Project Overview: This repository contains the code and resources for a comprehensive scheduling framework aimed at optimizing energy consumption and enhancing state estimation within a Wireless Sensor Network (WSN). The project leverages Reinforcement Learning, particularly the Deep Q-Network (DQN) algorithm, along with the Stable Baselines3 library, to address the intricate challenges of scheduling in WSNs.
Core Concepts:
- Reinforcement Learning: This project utilizes Reinforcement Learning to enable adaptive and intelligent scheduling within the WSN. The agent learns optimal scheduling strategies by interacting with the environment and receiving feedback in the form of rewards.
- Deep Q-Networks (DQN): DQN is employed to approximate the optimal action-value function, which guides the agent in making informed decisions within the network.

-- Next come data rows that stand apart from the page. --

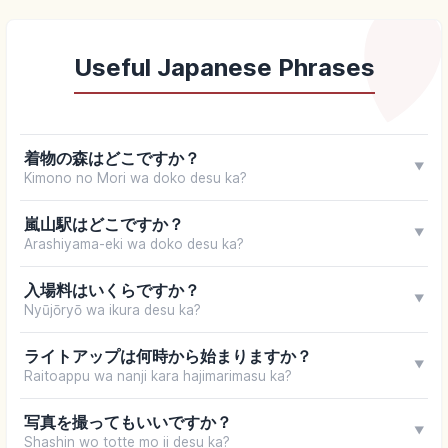
Useful Japanese Phrases
着物の森はどこですか？
▼
Kimono no Mori wa doko desu ka?
嵐山駅はどこですか？
▼
Arashiyama-eki wa doko desu ka?
入場料はいくらですか？
▼
Nyūjōryō wa ikura desu ka?
ライトアップは何時から始まりますか？
▼
Raitoappu wa nanji kara hajimarimasu ka?
写真を撮ってもいいですか？
▼
Shashin wo totte mo ii desu ka?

- Stable Baselines3: The project incorporates the Stable Baselines3 library, a powerful tool for developing and testing reinforcement learning algorithms, to train and evaluate the DQN model.
- Custom Gymnasium Environment: A custom WSN environment,
WSNEnvironment
, is built using the Gymnasium library. This environment simulates realistic sensor deployment, event detection, and energy optimization scenarios, serving as a testing ground for the scheduling algorithms.
At the core of this project is WSNEnvironment
, a custom-designed Gymnasium environment tailored to simulate the dynamics of a Wireless Sensor Network. This environment plays a crucial role in training and evaluating the scheduling algorithms, particularly in reinforcement learning contexts. Below is a detailed breakdown of its key features:
The design of observation and action spaces is fundamental in reinforcement learning as it dictates what the agent perceives and the actions it can take. In WSNEnvironment
:
- Observation Space: The observation space is a matrix representing the 2D positions of sensors in the network. A third column tracks the frequency of sensor selection during each episode, enabling the agent to evolve from random behavior to a more strategic approach based on the DQN model.
- Action Space: The action space corresponds to the number of sensors in the network, with each action representing the selection of a specific sensor to retrieve data from its buffer.
The dynamic nature of WSNEnvironment
allows for realistic simulation of sensor network operations over time:
- Sensor Deployment: The environment supports customizable sensor deployment, where the number of sensors (
num_sensors
) and their spatial distribution are generated using a Poisson point distribution to ensure randomness and diversity. - Coverage and Energy Optimization: Sensors operate within defined coverage areas, and the environment simulates the efficient use of sensor energy while maintaining optimal area coverage.
- Event Handling: Events are generated probabilistically based on a threshold probability (
threshold_prob
). When an event occurs, its location is randomly assigned within the monitored area. Sensors within the event’s coverage zone detect and log the event, simulating real-world event detection, and store it in their buffers.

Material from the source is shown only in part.